His father had trained Tain to use swords, having retired from the army to a farm in Britain where he raised his son. Tain’s father had saved money for years to have the local armorer make two bronze blades for Tain, and then Tain had taken lessons from his father in how to use them. As a boy, he’d run off every chance he could to the woods to fight battles against soldiers who didn’t exist and ghosts of his imagination. As a young man, he still retreated there to practice.
One night in his seventeenth year, he’d come across a real vampire, an encounter that changed his life.
Chapter Nineteen
Tain had known the woman was evil as soon as he looked at her.

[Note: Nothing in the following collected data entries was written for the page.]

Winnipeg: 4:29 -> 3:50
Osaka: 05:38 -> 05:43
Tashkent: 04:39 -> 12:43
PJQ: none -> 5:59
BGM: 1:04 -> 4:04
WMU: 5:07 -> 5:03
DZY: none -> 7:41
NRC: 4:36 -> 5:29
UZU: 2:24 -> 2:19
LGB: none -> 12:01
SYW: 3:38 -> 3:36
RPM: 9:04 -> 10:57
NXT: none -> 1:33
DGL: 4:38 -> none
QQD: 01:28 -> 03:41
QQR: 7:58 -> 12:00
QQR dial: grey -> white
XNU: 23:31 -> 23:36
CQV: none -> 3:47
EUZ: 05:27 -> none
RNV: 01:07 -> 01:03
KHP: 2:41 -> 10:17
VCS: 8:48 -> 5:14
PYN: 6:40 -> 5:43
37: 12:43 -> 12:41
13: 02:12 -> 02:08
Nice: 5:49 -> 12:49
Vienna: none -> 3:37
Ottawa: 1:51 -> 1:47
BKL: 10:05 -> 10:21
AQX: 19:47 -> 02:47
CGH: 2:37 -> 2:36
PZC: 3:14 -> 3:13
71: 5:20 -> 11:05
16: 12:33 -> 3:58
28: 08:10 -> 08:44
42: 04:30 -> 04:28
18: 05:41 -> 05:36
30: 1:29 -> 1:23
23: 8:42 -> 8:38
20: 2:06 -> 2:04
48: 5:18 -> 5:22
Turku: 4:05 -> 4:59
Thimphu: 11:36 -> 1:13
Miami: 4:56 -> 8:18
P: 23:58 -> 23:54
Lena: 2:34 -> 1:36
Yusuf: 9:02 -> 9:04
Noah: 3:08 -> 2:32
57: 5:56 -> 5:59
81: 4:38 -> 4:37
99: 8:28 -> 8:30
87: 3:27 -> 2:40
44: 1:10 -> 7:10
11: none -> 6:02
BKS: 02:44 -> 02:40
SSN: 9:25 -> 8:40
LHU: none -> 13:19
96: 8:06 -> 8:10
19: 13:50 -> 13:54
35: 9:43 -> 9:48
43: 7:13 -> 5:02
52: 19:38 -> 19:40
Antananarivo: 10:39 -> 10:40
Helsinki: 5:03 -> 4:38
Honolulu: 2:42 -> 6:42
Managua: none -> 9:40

She’d dressed in an exotic silk gown and had twisted ropes of jewels through her braided dark hair. She was breathlessly beautiful. But Tain sensed her aura like black ooze, tainting her and canceling out her beauty.
This female vamp had come to the soldiers weeks ago as a camp follower and had killed several men before escaping into the wilds. The vampire had been waiting for Tain in the woods, probably smelling his blood, where Tain took his swords to practice every day as soon as his chores were done.
“Thanks be to Minerva,” the vampire said when Tain approached her. “You have come to save me.”
&
nbsp; Tain rested the blade of one of his swords across his shoulder. “Have I?”
“You’re a clever young man and can get me back to camp,” she said in perfect imitation of a distressed young woman. “I’m the wife of one of the officers there.”
“No, you aren’t,” Tain said. “You are the woman who killed some of my friends.”
The vampire dropped her pretense. “You’re an intelligent one, aren’t you? I thought you a mere pig farmer, but I see I was wrong.”
The vampire woman came closer, the stench of darkness that clung to her sharp. She was truly beautiful—no dirt or mud marred her lovely skin, her hair was gleaming and soft, and the jewels she wore glinted in the moonlight. Tain had no doubt the jewels were real, nor any doubt she would kill any man who tried to take them from her.
“You want my blood,” Tain said. He held out a muscular arm. “Why don’t you take it?”
The woman’s dark eyes flickered, uncertain, and she took a quick step back. “You stink of life magic. Why would you let me drink from you?”
“Because you’re hungry. How long has it been?”
Her sultry look vanished. “Ten days.”
“I can let you drink if you don’t drain me. Do you promise?”
The vampire woman stared at him in astonishment. “You would make this bargain with me?”
She’d killed soldiers, and she was strong, but Tain saw the illness in her, her aura torn and tainted. Ever since Tain had accidentally hurt his father and discovered his healing ability, his instinct to use that healing power was strong. There was something wrong with this vampire, and the young Tain thought that, if he could help her, he could train her to spare others.
“How long ago were you turned?” he asked.
She gave him a startled look, then whispered, “Six months.”
“Against your will.”
“Yes.” Tears flowed from her red-rimmed eyes, and he saw her horror at what she’d become.
“You can take blood without killing if you do it a little at a time. I will show you, but you cannot kill any more soldiers.”